Lassitter v. Lassitter

Annotate this Case

371 So. 2d 918 (1979)

Bernice LASSITTER v. Ethel LASSITTER.

Civ. 1755.

Court of Civil Appeals of Alabama.

May 30, 1979.

Robert H. Maxwell and Bert W. Rice, Atmore, for appellant.

Joe B. Thompson, Jr., and Edward T. Hines of Garrett & Thompson, Brewton, for appellee.

BRADLEY, Judge.

This is a divorce case.

The appeal is from a judgment divorcing the parties on the grounds of cruelty of the husband and incompatibility, and a property division. We affirm.

The parties to this proceeding are in their sixties and were married for about three years. Their principal income during coverture was from small social security checks and a farming operation. The wife participated in the farming operation along with the husband, as well as being a housekeeper.

The evidence shows that the wife brought to the marriage $10,000 in cash and certain items of household furnishings. The husband stated that he had about $13,000 in cash at the time of the marriage, several acres of farmland, a dwelling, a rental house, several vehicles and certain items of farm machinery.

The husband testified that the farming operation during the marriage years was a losing proposition and that he had about $240 in cash at the time of trial. The wife testified that the husband kept, in addition to their joint bank account, large sums of cash on his person and in the parties' house. She further stated that the husband bought *919 her a 1976 Ford LTD automobile in lieu of a ring.

The testimony shows the precipitating event that led to the separation of the parties and the ultimate dissolution of the marriage to be an incident that occurred in their house in July 1978 when the husband came home one afternoon and consumed intoxicating beverages, became involved in an argument with the wife, aimed a shotgun at her, and told her to "sit your god damn ass down in that god damn chair." She left the house, went next door, called the police, and has not returned to the marital home since that date.

To begin, we would say that where a court in a divorce case hears evidence ore tenus, its judgment will be presumed correct and will not be overturned except for palpable abuse of discretion. Helms v. Helms, 50 Ala.App. 453, 280 So. 2d 159 (1973).

Two issues raised by the husband on appeal are (1) whether the trial court abused its discretion regarding division of property; and (2) whether there were sufficient grounds for divorce on cruelty and incompatibility.

As to the issue concerning the division of the parties' property, we said in Helms v. Helms, supra:

A division of an estate in a divorce proceeding is an adjustment of property rights and equities between the parties as shall seem just by the trial court. Such a division does not require an equal division of the estate, but one graduated according to the nature of the case.

As related above, the parties both are in their sixties, both brought certain real and personal property to the marriage, both worked together during their marriage to acquire and accumulate other assets. The trial court, in effect, gave to the parties approximately what they brought into the marriage, and we find this to be an equitable division of the parties' property.

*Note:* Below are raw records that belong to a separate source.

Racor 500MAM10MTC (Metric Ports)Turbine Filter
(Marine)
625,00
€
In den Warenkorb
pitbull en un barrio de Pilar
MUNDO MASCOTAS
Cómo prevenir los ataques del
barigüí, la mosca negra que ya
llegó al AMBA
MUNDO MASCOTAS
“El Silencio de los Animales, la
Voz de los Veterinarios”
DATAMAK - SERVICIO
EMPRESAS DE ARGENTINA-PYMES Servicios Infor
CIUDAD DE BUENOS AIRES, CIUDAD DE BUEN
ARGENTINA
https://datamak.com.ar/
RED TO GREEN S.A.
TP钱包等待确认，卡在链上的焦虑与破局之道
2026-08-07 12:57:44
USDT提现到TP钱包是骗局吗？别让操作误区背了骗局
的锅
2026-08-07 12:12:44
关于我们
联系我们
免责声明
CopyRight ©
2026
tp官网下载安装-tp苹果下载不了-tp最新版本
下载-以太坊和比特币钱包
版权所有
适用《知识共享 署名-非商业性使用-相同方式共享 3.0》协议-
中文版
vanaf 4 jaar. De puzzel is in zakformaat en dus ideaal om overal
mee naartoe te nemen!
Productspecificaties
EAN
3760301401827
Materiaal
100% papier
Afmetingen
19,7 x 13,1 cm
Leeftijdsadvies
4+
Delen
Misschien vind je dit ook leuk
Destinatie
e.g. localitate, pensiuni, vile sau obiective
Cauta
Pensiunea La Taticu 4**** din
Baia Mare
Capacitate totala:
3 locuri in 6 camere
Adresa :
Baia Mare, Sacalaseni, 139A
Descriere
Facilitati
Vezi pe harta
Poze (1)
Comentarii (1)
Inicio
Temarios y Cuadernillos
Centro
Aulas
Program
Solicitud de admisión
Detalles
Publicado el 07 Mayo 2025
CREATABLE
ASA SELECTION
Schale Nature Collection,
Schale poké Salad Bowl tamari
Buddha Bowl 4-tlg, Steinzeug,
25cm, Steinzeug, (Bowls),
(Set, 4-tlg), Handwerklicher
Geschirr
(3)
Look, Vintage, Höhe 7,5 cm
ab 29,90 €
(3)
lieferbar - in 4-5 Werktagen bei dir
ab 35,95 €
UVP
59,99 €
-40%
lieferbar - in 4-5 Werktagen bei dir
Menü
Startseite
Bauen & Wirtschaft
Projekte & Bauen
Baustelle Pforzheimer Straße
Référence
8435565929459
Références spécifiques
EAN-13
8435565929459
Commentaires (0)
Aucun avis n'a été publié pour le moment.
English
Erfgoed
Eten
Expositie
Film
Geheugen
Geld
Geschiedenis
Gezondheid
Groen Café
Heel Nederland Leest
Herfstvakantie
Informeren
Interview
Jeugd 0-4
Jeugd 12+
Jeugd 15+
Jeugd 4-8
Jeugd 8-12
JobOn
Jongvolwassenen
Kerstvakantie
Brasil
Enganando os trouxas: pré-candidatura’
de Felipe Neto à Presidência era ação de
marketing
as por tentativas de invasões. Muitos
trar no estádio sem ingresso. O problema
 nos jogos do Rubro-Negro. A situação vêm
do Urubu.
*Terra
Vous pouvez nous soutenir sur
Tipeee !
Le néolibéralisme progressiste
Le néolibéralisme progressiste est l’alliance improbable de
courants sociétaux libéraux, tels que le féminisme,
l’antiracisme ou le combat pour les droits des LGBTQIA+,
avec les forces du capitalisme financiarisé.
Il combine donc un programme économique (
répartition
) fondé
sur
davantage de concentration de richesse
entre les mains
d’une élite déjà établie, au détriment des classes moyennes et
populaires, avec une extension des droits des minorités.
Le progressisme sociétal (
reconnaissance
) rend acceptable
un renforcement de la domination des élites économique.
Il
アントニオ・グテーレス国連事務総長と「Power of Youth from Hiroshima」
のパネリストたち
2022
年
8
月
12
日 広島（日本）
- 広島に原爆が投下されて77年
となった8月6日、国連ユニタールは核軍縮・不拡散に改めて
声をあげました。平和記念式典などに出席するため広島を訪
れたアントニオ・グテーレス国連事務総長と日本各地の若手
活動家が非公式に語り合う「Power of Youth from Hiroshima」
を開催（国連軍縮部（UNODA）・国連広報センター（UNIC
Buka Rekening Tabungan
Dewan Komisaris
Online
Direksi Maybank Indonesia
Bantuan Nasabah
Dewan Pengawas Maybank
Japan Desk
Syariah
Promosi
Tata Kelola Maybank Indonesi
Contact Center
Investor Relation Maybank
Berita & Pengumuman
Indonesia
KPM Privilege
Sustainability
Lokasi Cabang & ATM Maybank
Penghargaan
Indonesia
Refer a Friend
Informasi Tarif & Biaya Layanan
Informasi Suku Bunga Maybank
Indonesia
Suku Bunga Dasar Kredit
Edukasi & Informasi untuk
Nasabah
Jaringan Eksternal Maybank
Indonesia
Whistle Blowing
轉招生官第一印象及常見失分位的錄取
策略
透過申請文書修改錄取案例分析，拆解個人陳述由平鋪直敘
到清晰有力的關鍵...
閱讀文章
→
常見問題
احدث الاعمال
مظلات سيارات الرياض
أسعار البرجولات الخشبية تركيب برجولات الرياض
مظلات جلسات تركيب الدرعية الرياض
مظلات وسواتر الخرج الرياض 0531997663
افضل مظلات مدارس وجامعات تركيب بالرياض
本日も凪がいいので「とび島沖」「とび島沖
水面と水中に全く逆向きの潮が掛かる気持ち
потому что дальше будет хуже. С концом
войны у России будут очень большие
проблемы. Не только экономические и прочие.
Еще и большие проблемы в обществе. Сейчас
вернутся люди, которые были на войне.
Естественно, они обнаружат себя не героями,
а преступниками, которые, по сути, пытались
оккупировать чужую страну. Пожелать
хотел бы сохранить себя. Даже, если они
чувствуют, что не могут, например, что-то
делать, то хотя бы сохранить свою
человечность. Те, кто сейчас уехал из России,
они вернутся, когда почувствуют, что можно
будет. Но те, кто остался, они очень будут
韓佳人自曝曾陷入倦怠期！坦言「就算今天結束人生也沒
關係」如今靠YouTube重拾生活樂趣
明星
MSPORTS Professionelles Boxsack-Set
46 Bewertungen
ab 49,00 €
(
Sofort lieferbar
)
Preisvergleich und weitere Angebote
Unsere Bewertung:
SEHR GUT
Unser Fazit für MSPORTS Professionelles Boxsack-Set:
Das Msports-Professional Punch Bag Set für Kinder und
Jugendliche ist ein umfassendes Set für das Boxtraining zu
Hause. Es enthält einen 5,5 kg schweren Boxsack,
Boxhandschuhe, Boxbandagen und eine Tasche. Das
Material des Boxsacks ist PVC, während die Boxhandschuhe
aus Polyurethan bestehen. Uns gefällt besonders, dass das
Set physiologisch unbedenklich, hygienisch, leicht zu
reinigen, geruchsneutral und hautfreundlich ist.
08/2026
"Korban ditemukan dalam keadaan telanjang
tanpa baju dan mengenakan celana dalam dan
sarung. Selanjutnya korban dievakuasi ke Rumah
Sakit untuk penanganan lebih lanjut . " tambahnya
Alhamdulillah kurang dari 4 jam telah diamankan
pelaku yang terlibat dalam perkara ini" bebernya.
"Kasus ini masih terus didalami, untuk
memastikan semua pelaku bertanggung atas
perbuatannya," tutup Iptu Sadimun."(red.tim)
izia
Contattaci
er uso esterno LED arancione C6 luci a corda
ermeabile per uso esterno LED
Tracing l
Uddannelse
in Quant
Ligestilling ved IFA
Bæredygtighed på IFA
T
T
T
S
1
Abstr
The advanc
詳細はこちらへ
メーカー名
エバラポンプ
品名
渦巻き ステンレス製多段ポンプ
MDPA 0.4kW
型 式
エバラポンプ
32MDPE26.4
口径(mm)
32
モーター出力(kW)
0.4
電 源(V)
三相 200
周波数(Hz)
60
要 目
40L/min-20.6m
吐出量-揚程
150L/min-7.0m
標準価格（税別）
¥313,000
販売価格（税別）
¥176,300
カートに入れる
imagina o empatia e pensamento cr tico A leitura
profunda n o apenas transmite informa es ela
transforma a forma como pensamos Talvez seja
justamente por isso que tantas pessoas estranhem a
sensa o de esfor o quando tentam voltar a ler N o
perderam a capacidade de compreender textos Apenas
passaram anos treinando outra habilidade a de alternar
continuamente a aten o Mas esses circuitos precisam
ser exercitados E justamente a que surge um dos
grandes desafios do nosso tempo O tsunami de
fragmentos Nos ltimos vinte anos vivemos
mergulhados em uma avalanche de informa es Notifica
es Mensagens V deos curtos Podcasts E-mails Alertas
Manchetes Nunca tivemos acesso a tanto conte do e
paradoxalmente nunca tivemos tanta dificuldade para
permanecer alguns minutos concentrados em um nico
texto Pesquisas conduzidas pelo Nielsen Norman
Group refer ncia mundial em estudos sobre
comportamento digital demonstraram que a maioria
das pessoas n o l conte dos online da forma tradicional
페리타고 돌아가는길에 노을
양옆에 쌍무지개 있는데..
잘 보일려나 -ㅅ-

Without additional recital of the evidence adduced in the case at bar, we are convinced there is sufficient evidence to support the charge of cruelty and incompatibility. Although there was no specific allegation of cruelty in the complaint for divorce, the trial court had the authority under ARCP 15(b) to grant the divorce upon unrequested grounds so long as there is sufficient support in the evidence for the decree. Cf.; Awad v. Awad, 54 Ala.App. 154, 306 So. 2d 21 (1975) (granted additional unrequested relief of child support, alimony, division of property and attorney fees).

Rule 15(b) states in part:

When issues not raised by the pleadings are tried by express or implied consent of the parties, they shall be treated in all respects as if they had been raised in the pleadings. Such amendment of the pleadings as may be necessary to cause them to conform to the evidence and to raise these issues may be made upon motion of any party at any time, even after judgment; but failure so to amend does not affect the result of the trial of these issues.

Additionally, the Comments to Rule 15(b) say in part:

[W]here evidence is introduced or an issue raised with the express consent of the other party, or without objection from him, the pleadings "shall" be deemed amended to conform to such evidence.

The trial court's decree is without error, and we affirm it.

AFFIRMED.

WRIGHT, P. J., and HOLMES, J., concur.